Bill that would ban using hand-held devices while driving moves to final passage

NEW ORLEANS, LA (WVUE) - A bill that would affect motorists who use their phones while driving is making it's way through the state legislature.

House Bill 619 would make it illegal to use a hand-held device while driving.

Texting and driving is already against the law, but this new bill would mean you can't even hold a phone in your hand behind the wheel.

"It's a bill to actually protect drivers in our state. Fifteen other states have adopted this law, Georgia was the last one to do it," Representative Mike Huval said.

Huval said he wrote this bill to save lives.

"Currently, our state is 49th in the U.S. for the most distracted drivers. We're the seventh-highest for traffic fatalities in the United States," Huval said.

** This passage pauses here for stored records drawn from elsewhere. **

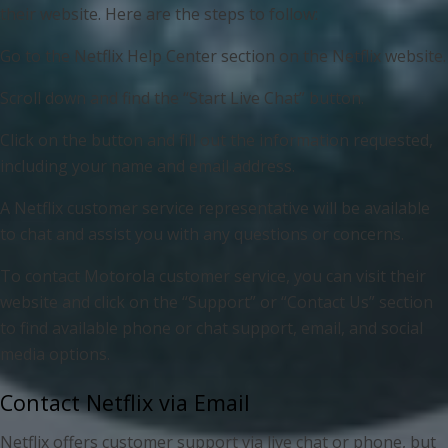
their website. Here are the steps to follow:
Go to the Netflix Help Center section on the Netflix website.
Scroll down and find the “Start Live Chat” button.
Click on the button and fill out the information requested,
including your name and email address.
A Netflix customer service representative will be available
to chat and assist you with any questions or concerns.
To contact Motorola customer service, you can visit their
website and click on the “Support” or “Contact Us” section
to find available phone or chat support, email, and social
media options.
Contact Netflix via Email
Netflix offers customer support via live chat or phone, but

He said drivers not paying attention to the road is an issue affecting everyone.

"While working on the house side, I spoke with some members, we've all seen people driving distracted. Driving back and forth from Breaux Bridge every morning," Huval said.

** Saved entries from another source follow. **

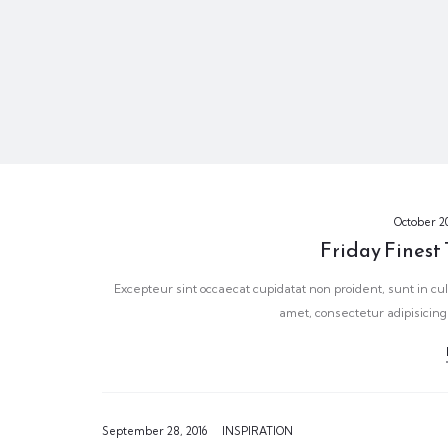
October 20
Friday Finest
Excepteur sint occaecat cupidatat non proident, sunt in cul
amet, consectetur adipisicing
September 28, 2016
INSPIRATION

Some who've lost loved ones to distracting driving offered emotional testimonies at a Committee on Transportation, Highways and Public Works Committee meeting.

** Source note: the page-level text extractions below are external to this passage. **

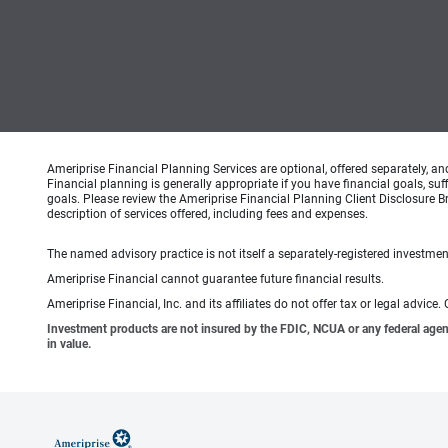
Ameriprise Financial Planning Services are optional, offered separately, an
Financial planning is generally appropriate if you have financial goals, s
goals. Please review the Ameriprise Financial Planning Client Disclosure B
description of services offered, including fees and expenses.
The named advisory practice is not itself a separately-registered investment
Ameriprise Financial cannot guarantee future financial results.
Ameriprise Financial, Inc. and its affiliates do not offer tax or legal advic
Investment products are not insured by the FDIC, NCUA or any federal agency,
in value.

"I lost my daughter to a driver that was texting the day after Christmas," Suzanne Salter said.

State Commissioner of Insurance Jim Donelon said insurance rates have always been high in the state, but recently spiked, thanks to this growing problem.

"First and foremost is distracted driving. Not only is it sending insurance premiums through the roof, it's also killing motorists in record numbers," Donelon said.

Some think the bill would make for safer roadways.

"It's going to force drivers to be more cautious and it's going to probably stop a lot of accidents from happening, and I'm from California originally so you know, the bill is already passed there," Devohn Moore said.

"I think it's great," Melvin Joseph said, "People will pay more attention to the road instead of their cell phone."

Others are skeptical about enforcement.

"I think it would be too much of a hassle to actually police. I mean, at this point, it's pretty much too far gone. Pretty much everyone uses their phone," Jeremy Ivory said.